No Hendra risk in Calliope
HORSE owners should not be alarmed about a case of Hendra virus on the Sunshine Coast, despite hundreds of horses expected to gather at Calliope this weekend, where a fruit bat colony has been identified.
Calliope Polo Cross Club president Leo Neil-Ballantine said organisers were not concerned about the Hendra virus.
He said veterinarians would be playing on the weekend.
“Every club’s got a horse welfare officer, there are zone horse welfare officers and a state horse welfare officer.”
A horse has been put down at Tewantin on the Sunshine Coast last week after falling ill on May 17.
Biosecurity Queensland scientists have set up a research project using special cameras to film horses, bats and other wildlife at night to better understand how Hendra virus was passed to horses.
Biosecurity Queensland emerging diseases research group leader Dr Hume Field said all the current evidence indicated Hendra virus was transmitted directly from bats to horses.
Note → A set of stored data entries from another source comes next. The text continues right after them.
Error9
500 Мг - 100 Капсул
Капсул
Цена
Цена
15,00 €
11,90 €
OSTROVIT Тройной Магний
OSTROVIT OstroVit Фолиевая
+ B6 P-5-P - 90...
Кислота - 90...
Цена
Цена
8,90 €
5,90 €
This was the first time this kind of disease surveillance, which will take 12 months, has been undertaken in Australia as scientists had only been aware of Hendra virus since 1994.
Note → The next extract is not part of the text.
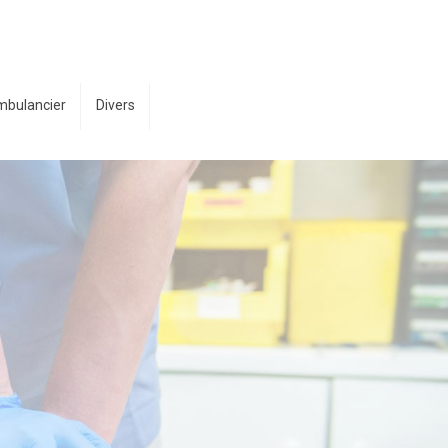
mbulancier
Divers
Gladstone bat expert Henry Grzegorski said there were about 3000 to 4000 fruit bats at Boyne Island and a couple of hundred at Calliope.
He said figures showed there were 200,000 horses in Queensland, with flying foxes all over the state.
“If it was a pandemic or an epidemic, there would be more horses coming down with the virus,” Mr Grzegorski said.
He said the virus did not survive long outside animals’ bodies and each case over the recent years had been different strands.